How can AI be used in order to make better diagnoses and more accurate pathology prediction?
The number of people looking for a medical advice grows partly due to the aging population. Health care professionals have to handle this growing number of patients in a limited amount of time. They have to make a diagnosis quicker with an increasing risk of medical error. Medical doctors gather patients data: general information, pathologies, test results, lifestyle… Using Artificial Intelligence to build predictive models out of this data can help them with pathology prediction and therefore provide better healthcare.
Healthcare professionals can use predictive models to help them make diagnosis. However, most of them are not Data Scientists and don’t have the skills neither in Machine Learning nor in coding to build predictive models. Healthcare professionals handle a small quantity of data that is essentially their patients’ health data and can be considered as Small Data. Traditional Machine Learning tools don’t handle Small Data well.
In this context, MyDataModels offers a product called TADA. It is an easy to use software solution which helps healthcare professionals such as doctors, researchers, nurses, etc. to automatically create predictive models using their patients related Small Data.
TADA can be used without any prior Data Science knowledge. Healthcare professionals can use their patients’ data without normalization or preprocessing and get pertinent results in less than a minute.
MyDataModels offers a self-service software solution for those professionals who own Small Data and have no Data science know-how.
Emergency Room (ER) and call centers receive a growing number of requests handled with increasing difficulty. Correctly guiding patients and optimizing care paths is among the biggest challenges that healthcare professionals will have to deal with in the coming years.

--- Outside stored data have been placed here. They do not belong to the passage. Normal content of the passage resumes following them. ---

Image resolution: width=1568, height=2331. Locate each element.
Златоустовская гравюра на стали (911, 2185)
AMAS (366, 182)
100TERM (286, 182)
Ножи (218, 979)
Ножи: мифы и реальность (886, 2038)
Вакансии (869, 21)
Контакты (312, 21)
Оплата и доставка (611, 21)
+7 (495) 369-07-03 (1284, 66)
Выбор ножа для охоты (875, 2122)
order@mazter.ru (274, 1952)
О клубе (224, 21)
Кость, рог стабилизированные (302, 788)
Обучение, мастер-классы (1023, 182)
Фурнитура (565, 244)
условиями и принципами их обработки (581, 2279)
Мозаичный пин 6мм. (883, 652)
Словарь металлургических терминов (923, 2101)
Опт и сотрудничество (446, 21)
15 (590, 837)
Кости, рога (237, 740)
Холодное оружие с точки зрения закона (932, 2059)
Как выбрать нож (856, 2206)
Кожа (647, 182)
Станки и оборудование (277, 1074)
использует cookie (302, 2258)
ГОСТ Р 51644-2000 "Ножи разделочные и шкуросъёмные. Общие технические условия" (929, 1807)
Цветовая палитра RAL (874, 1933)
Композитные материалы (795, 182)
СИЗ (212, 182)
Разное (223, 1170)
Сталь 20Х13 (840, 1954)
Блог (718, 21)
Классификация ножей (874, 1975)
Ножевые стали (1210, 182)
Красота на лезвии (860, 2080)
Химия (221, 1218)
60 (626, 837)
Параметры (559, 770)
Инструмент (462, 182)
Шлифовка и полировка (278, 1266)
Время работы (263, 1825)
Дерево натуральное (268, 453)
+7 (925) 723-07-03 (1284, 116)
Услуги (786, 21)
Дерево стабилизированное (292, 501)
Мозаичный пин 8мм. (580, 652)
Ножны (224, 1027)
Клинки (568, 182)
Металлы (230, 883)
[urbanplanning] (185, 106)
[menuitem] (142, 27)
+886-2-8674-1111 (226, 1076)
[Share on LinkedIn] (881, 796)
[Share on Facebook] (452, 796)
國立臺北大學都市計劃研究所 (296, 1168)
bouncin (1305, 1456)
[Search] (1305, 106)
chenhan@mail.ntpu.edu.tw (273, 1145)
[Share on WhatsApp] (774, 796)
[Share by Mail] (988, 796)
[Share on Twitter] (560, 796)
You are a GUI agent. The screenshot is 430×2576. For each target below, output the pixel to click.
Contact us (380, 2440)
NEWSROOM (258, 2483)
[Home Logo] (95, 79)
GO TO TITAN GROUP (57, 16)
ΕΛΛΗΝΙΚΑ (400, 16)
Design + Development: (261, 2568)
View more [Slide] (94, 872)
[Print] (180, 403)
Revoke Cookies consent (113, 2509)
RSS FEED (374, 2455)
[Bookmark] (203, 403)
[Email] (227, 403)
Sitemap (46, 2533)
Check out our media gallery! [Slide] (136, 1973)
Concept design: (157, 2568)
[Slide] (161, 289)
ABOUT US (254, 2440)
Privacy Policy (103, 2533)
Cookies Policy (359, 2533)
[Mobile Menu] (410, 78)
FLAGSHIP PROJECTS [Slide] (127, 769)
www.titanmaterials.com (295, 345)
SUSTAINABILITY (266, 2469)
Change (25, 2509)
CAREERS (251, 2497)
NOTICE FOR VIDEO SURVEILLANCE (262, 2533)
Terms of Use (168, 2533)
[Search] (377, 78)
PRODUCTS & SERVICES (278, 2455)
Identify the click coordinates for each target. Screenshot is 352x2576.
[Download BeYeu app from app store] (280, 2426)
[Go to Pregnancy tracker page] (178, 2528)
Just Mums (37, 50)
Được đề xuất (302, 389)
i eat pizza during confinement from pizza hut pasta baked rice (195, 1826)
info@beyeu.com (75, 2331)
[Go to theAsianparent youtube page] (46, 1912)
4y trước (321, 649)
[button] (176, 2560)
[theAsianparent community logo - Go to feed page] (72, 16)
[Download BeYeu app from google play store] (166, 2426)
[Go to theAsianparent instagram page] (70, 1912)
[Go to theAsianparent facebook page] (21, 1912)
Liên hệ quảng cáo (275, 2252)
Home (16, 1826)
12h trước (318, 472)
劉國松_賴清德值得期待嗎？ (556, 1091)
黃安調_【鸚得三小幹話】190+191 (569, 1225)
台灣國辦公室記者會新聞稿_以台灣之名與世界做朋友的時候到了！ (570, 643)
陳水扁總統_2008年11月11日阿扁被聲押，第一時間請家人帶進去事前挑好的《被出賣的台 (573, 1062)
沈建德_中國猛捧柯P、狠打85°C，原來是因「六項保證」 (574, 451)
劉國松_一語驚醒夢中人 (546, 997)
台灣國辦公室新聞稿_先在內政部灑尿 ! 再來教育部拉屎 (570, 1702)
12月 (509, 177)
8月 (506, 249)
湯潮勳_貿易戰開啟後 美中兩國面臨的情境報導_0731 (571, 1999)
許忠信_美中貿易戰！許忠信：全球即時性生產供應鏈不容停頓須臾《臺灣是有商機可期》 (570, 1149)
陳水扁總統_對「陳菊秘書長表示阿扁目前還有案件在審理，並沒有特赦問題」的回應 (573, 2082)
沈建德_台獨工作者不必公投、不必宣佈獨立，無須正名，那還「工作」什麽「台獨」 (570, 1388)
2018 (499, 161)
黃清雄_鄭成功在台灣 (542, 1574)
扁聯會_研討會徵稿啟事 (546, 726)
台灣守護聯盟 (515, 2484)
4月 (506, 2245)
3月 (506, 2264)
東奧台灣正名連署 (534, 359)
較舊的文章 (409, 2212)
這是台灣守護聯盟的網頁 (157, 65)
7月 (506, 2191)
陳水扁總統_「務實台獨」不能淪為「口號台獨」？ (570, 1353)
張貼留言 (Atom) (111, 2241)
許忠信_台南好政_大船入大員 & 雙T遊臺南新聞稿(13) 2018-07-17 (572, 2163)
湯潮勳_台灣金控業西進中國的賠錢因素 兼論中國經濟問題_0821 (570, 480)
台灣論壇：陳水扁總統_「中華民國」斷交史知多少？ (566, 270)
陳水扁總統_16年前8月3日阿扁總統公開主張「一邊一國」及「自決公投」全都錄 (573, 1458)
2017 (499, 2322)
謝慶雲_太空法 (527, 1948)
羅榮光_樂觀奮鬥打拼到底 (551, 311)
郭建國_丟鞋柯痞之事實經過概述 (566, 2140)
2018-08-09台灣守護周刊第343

“Predictive model makes possible to identify with great precision a patients’ pathology”
By combining TADA with the answers to a few questions asked to the patients, it is possible to identify with great precision a patients’ pathology. Hence, the treatments can be administered quicker. In a nutshell, through the use of TADA, the patients waiting times can be reduced and their overall care path can be improved.
TADA will never replace healthcare professionals’ expertise, but it can provide them the support they need to speed up diagnosis.